Bulls and Bears, Trade and the Fed: Advice for the Head Scratchers
As an investment advisor and partner to our clients, it is our responsibility to put stock market and investment news in proper perspective. While the media is reporting daily on market fluctuations and speculating on what might happen in the short term, it is our duty to help guide you through the ‘noise’ and stay focused on what truly matters when it comes to your financial plan and your portfolio.
It is not completely outlandish to feel a sense of uneasiness about investing in our current market climate. Unprecedented growth and increased volatility leave us wondering when the next market “crash” will occur. Political and economic influences are on the forefront, as investors scratch their heads in concern with everything from trade wars and maintaining economic allies, to inflation.

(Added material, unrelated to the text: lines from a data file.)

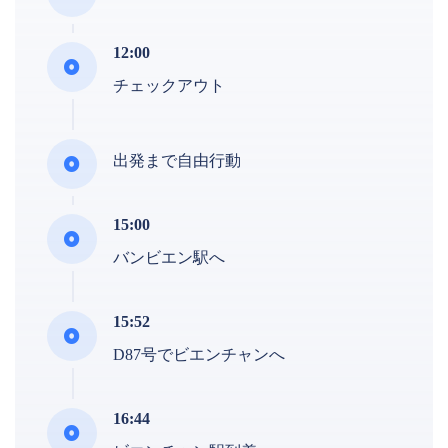
12:00
チェックアウト
出発まで自由行動
15:00
バンビエン駅へ
15:52
D87号でビエンチャンへ
16:44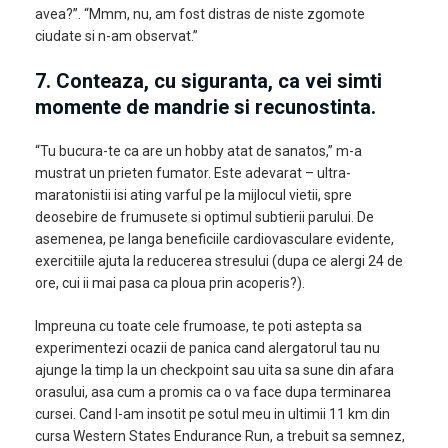
avea?”. “Mmm, nu, am fost distras de niste zgomote
ciudate si n-am observat.”
7. Conteaza, cu siguranta, ca vei simti
momente de mandrie si recunostinta.
“Tu bucura-te ca are un hobby atat de sanatos,” m-a
mustrat un prieten fumator. Este adevarat – ultra-
maratonistii isi ating varful pe la mijlocul vietii, spre
deosebire de frumusete si optimul subtierii parului. De
asemenea, pe langa beneficiile cardiovasculare evidente,
exercitiile ajuta la reducerea stresului (dupa ce alergi 24 de
ore, cui ii mai pasa ca ploua prin acoperis?).
Impreuna cu toate cele frumoase, te poti astepta sa
experimentezi ocazii de panica cand alergatorul tau nu
ajunge la timp la un checkpoint sau uita sa sune din afara
orasului, asa cum a promis ca o va face dupa terminarea
cursei. Cand l-am insotit pe sotul meu in ultimii 11 km din
cursa Western States Endurance Run, a trebuit sa semnez,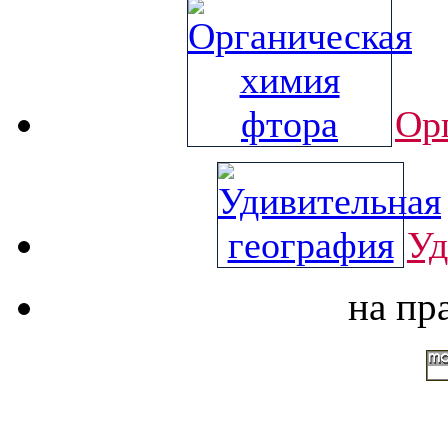
Ор
Уд
на пр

Vanguard Founder, Jon Bogle said, “The Stock Market is a giant distraction to the business of investing.” He goes on to say, "The expectations market is about speculation. The real market is about investing. The only logical conclusion: the stock market is a giant distraction that causes investors to focus on transitory and volatile investment expectations rather than on what is really important – the gradual accumulation of the returns earned by corporate business."
Put simply, Bogle is saying that we know the market will fluctuate. We know interest rates will fluctuate. We know that news stories and the media try to paint a picture to get us to read their articles. But, implementing an evidence-based investing strategy that focuses on the long-term will help mitigate some of these short-term concerns. Take a look at the following chart:
While we could indulge in incredible analyses of the latest economic news – China, trade, The Fed, President Trump’s decisions and so on – we won't. We don't want to distract you from the real task at hand.
As an investor, your job is to remember that these are the very kinds of intrinsic events that our evidence-based strategy is meant to help you overlook, so you can achieve the kind of investment success that Bogle and countless others have described.
If the gloomy headlines worry you to the point that you are wondering whether you need to "do something," we hope that the "something" will be to call us right away, so we can discuss what actions – or inactions – are in your best interest. Making too many changes in a portfolio can many times have an adverse effect. Academic studies have found that market timing costs about 1.56% in foregone returns per year!
Because we owe our clients a fiduciary duty to always serve their highest financial interests, it is both our desire and our legal obligation to advise you accordingly. It is a responsibility that we take very seriously. Remember the following:
Market drops are an expected, unavoidable part of investing.
Our advice is simple and straightforward: Stay calm and stay the course.
Remember why you are investing. If you're saving for a long-term goal, such as a retirement, your allocation already factors in a short-term market drop.
If you're merely curious about the current market climate, we'd be happy to talk with you and answer any questions you may have. Even though we encourage you to not focus too heavily on the market's daily activities, as financial professionals, we are aware of the details in the news and are always discussing the implications of such current events on our client’s portfolios.
"The stock market is a device for transferring money from the impatient to the patient."
- Warren Buffet, The Oracle of Omaha
i. Bogle, John, 2007, "The Little Book of Common Sense Investing."